Задача, которую я перед собой рискнул поставить, — это изложить и осветить Спинозу так, чтобы в ней увидел обобщенно — алгебраический, то есть обще — логический выход из нынешних трудностей, и экономист, и психолог, и исследователь физиологии высшей нервной деятельности не говоря уже о логике, о философе, занимающемся т. н. «гносеологией», теорией познания»…
Это значение Спинозы, как мне кажется, уже начинает осознаваться внутри самого естествознания, — и в этом смысле сами естественники часто занимают более умную и справедливую позицию по отношению к идеям Спинозы, чем философы, в том числе, к сожалению, и некоторые марксисты…

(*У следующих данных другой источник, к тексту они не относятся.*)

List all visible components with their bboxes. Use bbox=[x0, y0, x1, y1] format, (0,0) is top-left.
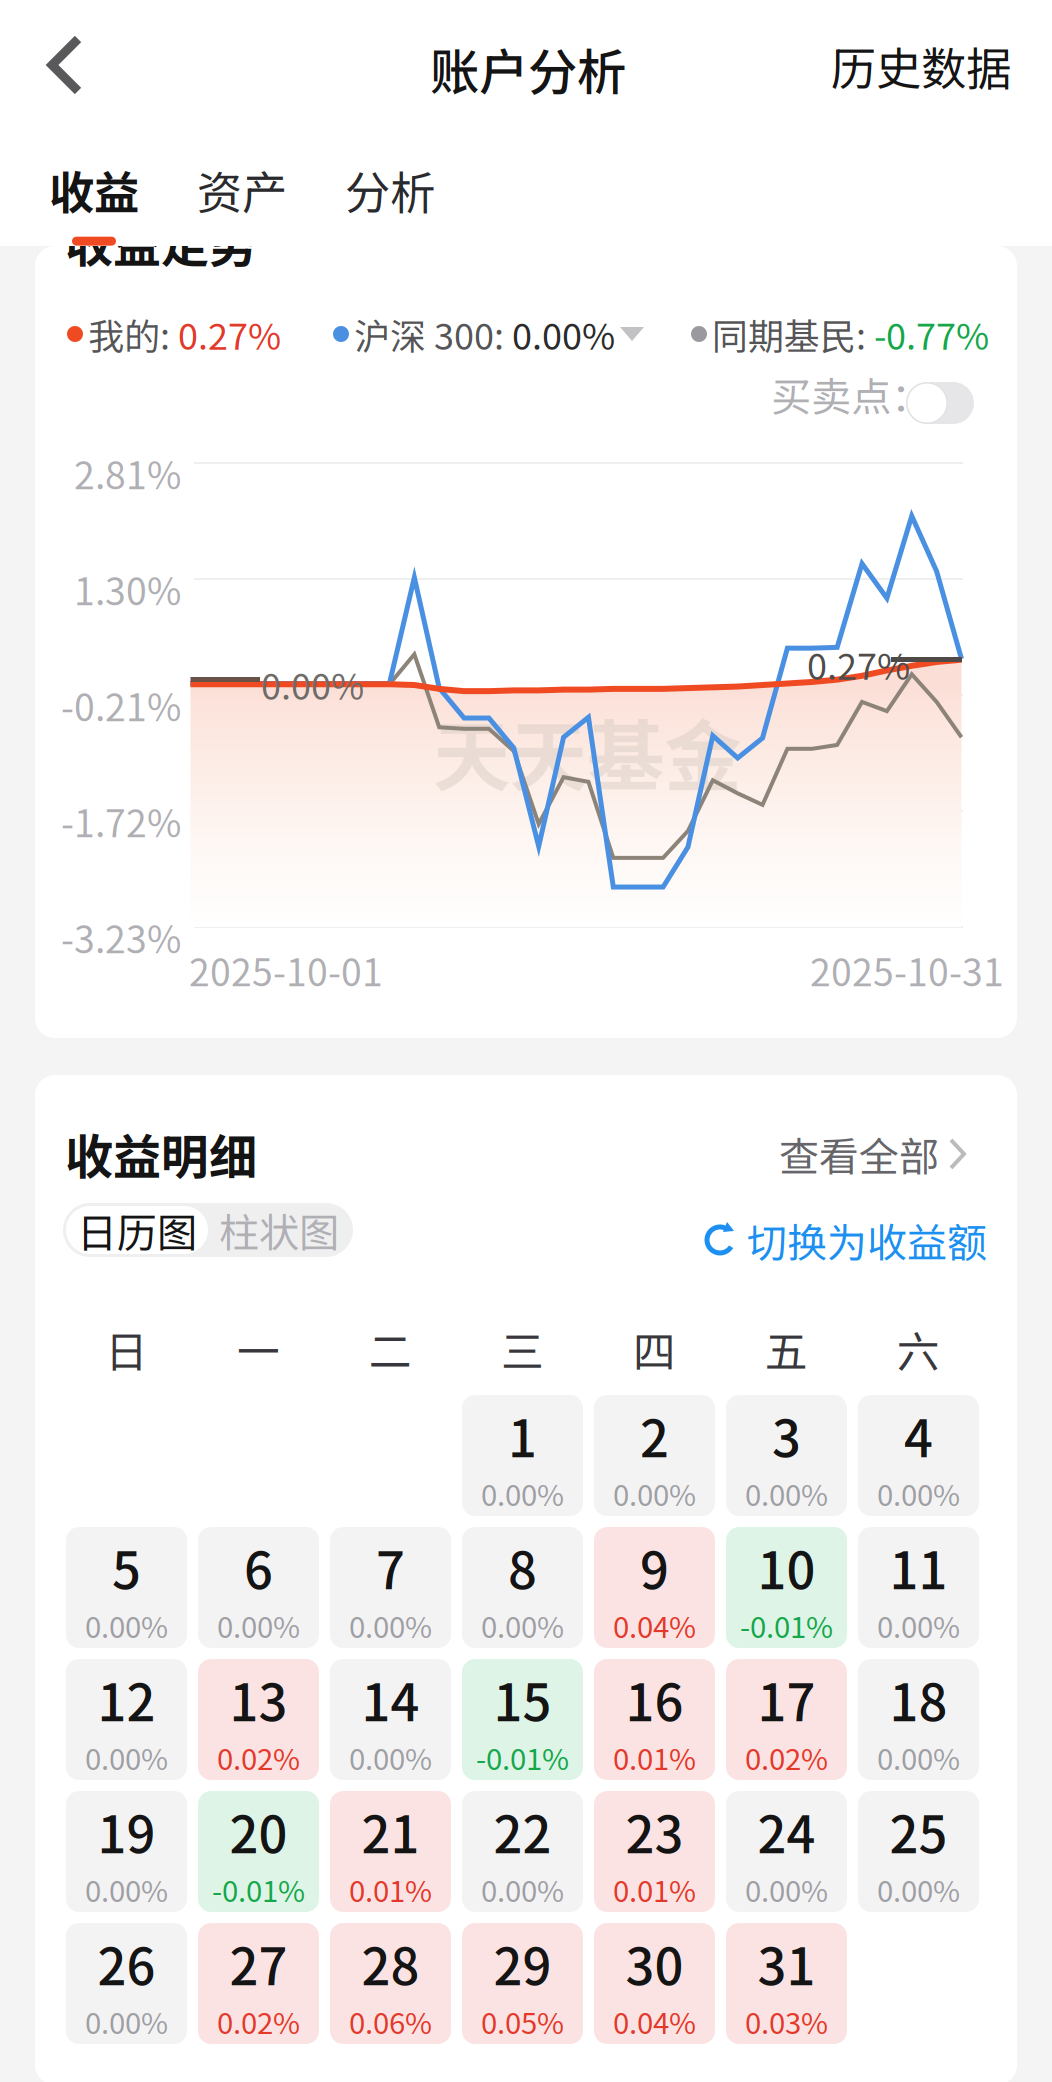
button[interactable]: 10 bbox=[726, 1527, 847, 1648]
staticText: 0.00% bbox=[877, 1604, 960, 1646]
staticText: 0.02% bbox=[217, 1736, 300, 1778]
button[interactable]: 1 bbox=[462, 1395, 583, 1516]
button[interactable]: 查看全部 bbox=[771, 1115, 975, 1193]
staticText: 账户分析 bbox=[430, 33, 626, 104]
staticText: 24 bbox=[758, 1795, 816, 1868]
staticText: 0.04% bbox=[613, 1604, 696, 1646]
button[interactable]: 26 bbox=[66, 1923, 187, 2044]
button[interactable]: 2 bbox=[594, 1395, 715, 1516]
staticText: 5 bbox=[112, 1531, 141, 1604]
button[interactable]: 20 bbox=[198, 1791, 319, 1912]
staticText: -0.01% bbox=[740, 1604, 833, 1646]
staticText: 日 bbox=[105, 1318, 148, 1380]
staticText: -3.23% bbox=[61, 910, 181, 964]
button[interactable]: 11 bbox=[858, 1527, 979, 1648]
staticText: 一 bbox=[237, 1318, 280, 1380]
button[interactable]: 返回 bbox=[16, 15, 116, 115]
staticText: 8 bbox=[508, 1531, 537, 1604]
staticText: 0.00% bbox=[85, 1868, 168, 1910]
button[interactable]: 收益 bbox=[49, 157, 139, 246]
staticText: 22 bbox=[494, 1795, 552, 1868]
button[interactable]: 8 bbox=[462, 1527, 583, 1648]
button[interactable]: 柱状图 bbox=[208, 1206, 350, 1254]
button[interactable]: 29 bbox=[462, 1923, 583, 2044]
button[interactable]: 4 bbox=[858, 1395, 979, 1516]
staticText: 31 bbox=[758, 1927, 816, 2000]
button[interactable]: 5 bbox=[66, 1527, 187, 1648]
button[interactable]: 19 bbox=[66, 1791, 187, 1912]
button[interactable]: 9 bbox=[594, 1527, 715, 1648]
staticText: 6 bbox=[244, 1531, 273, 1604]
button[interactable]: 日历图 bbox=[66, 1206, 208, 1254]
button[interactable]: 切换为收益额 bbox=[701, 1203, 987, 1277]
staticText: 0.00% bbox=[85, 1736, 168, 1778]
button[interactable]: 7 bbox=[330, 1527, 451, 1648]
staticText: 20 bbox=[230, 1795, 288, 1868]
staticText: 19 bbox=[98, 1795, 156, 1868]
staticText: 我的: bbox=[88, 308, 178, 360]
button[interactable]: 买卖点开关 bbox=[906, 382, 974, 424]
staticText: 10 bbox=[758, 1531, 816, 1604]
staticText: 资产 bbox=[197, 157, 287, 223]
staticText: 0.00% bbox=[877, 1736, 960, 1778]
staticText: 0.27% bbox=[807, 638, 910, 690]
staticText: 切换为收益额 bbox=[747, 1211, 987, 1269]
staticText: 0.27% bbox=[178, 308, 281, 360]
staticText: -1.72% bbox=[61, 794, 181, 848]
staticText: 0.00% bbox=[877, 1472, 960, 1514]
button[interactable]: 23 bbox=[594, 1791, 715, 1912]
button[interactable]: 30 bbox=[594, 1923, 715, 2044]
staticText: 买卖点： bbox=[771, 365, 931, 423]
staticText: 0.02% bbox=[745, 1736, 828, 1778]
staticText: 六 bbox=[897, 1318, 940, 1380]
button[interactable]: 资产 bbox=[197, 157, 287, 246]
button[interactable]: 27 bbox=[198, 1923, 319, 2044]
button[interactable]: 15 bbox=[462, 1659, 583, 1780]
staticText: 三 bbox=[501, 1318, 544, 1380]
staticText: 18 bbox=[890, 1663, 948, 1736]
staticText: 21 bbox=[362, 1795, 420, 1868]
staticText: 29 bbox=[494, 1927, 552, 2000]
button[interactable]: 25 bbox=[858, 1791, 979, 1912]
staticText: 四 bbox=[633, 1318, 676, 1380]
staticText: 日历图 bbox=[77, 1201, 197, 1259]
button[interactable]: 18 bbox=[858, 1659, 979, 1780]
staticText: 3 bbox=[772, 1399, 801, 1472]
staticText: 17 bbox=[758, 1663, 816, 1736]
staticText: 0.03% bbox=[745, 2000, 828, 2042]
staticText: 历史数据 bbox=[831, 33, 1011, 99]
staticText: 柱状图 bbox=[219, 1201, 339, 1259]
button[interactable]: 24 bbox=[726, 1791, 847, 1912]
button[interactable]: 13 bbox=[198, 1659, 319, 1780]
staticText: 30 bbox=[626, 1927, 684, 2000]
staticText: 13 bbox=[230, 1663, 288, 1736]
staticText: 28 bbox=[362, 1927, 420, 2000]
button[interactable]: 12 bbox=[66, 1659, 187, 1780]
staticText: 0.06% bbox=[349, 2000, 432, 2042]
staticText: 0.01% bbox=[349, 1868, 432, 1910]
staticText: 查看全部 bbox=[779, 1125, 939, 1183]
staticText: 9 bbox=[640, 1531, 669, 1604]
staticText: 26 bbox=[98, 1927, 156, 2000]
button[interactable]: 28 bbox=[330, 1923, 451, 2044]
staticText: -0.21% bbox=[61, 678, 181, 732]
button[interactable]: 16 bbox=[594, 1659, 715, 1780]
staticText: 2.81% bbox=[74, 446, 181, 500]
staticText: 23 bbox=[626, 1795, 684, 1868]
button[interactable]: 31 bbox=[726, 1923, 847, 2044]
staticText: 0.00% bbox=[481, 1472, 564, 1514]
button[interactable]: 历史数据 bbox=[807, 7, 1035, 125]
button[interactable]: 14 bbox=[330, 1659, 451, 1780]
staticText: 沪深 300: bbox=[354, 308, 512, 360]
button[interactable]: 分析 bbox=[345, 157, 435, 246]
button[interactable]: 22 bbox=[462, 1791, 583, 1912]
button[interactable]: 6 bbox=[198, 1527, 319, 1648]
staticText: 0.00% bbox=[349, 1604, 432, 1646]
button[interactable]: 3 bbox=[726, 1395, 847, 1516]
staticText: 0.00% bbox=[349, 1736, 432, 1778]
button[interactable]: 21 bbox=[330, 1791, 451, 1912]
button[interactable]: 17 bbox=[726, 1659, 847, 1780]
staticText: -0.01% bbox=[476, 1736, 569, 1778]
staticText: 五 bbox=[765, 1318, 808, 1380]
staticText: 天天基金 bbox=[433, 695, 741, 807]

Это осознавал довольно ясно Альберт Эйнштейн. Когда его спор с Бором на чисто естественно — научной почве, на почве физико — математических аргументов зашел в тупик, он предлагал в письме к Бору поставить мысленный эксперимент, — представить себе, что сказал бы «старик — Спиноза», если бы его пригласили на этот спор в качестве третейского судьи. Заметим себе, что этот спор — Эйнштейна и Бора — не нашел своего разрешения и до сих пор, хотя прагматически настроенные физики, в большинстве своем ориентированные на позитивистское в общем — то понимание, склоняются к тому, что Бор тут был прав на 100 %, а старик Эйнштейн, де, просто впал здесь в детство, в антикварное чудачество, не имеющее серьезного значения и смысла. Это толкование можно проследить даже в популярной литературе, например, в книге «Неизбежность странного мира» Данина.
Далее. Анализ воззрений в современной физиологии высшей нервной деятельности, а особенно кибернетизирующих физиологов мозга, довольно отчетливо показывает, что мышление в этой области, ориентирующее и эксперименты, и подбор фактов, упирается в ту же самую проблему, которую вынужден был решать Спиноза в споре с Декартом, и что в массе своей физиологи не находят выхода из трудностей т. н. «психофизиологической проблемы» именно потому, что до сих пор не могут вырваться из тисков картезианского дуализма, не могут увидеть тот путь, который Спиноза увидел и очертил предельно ясно.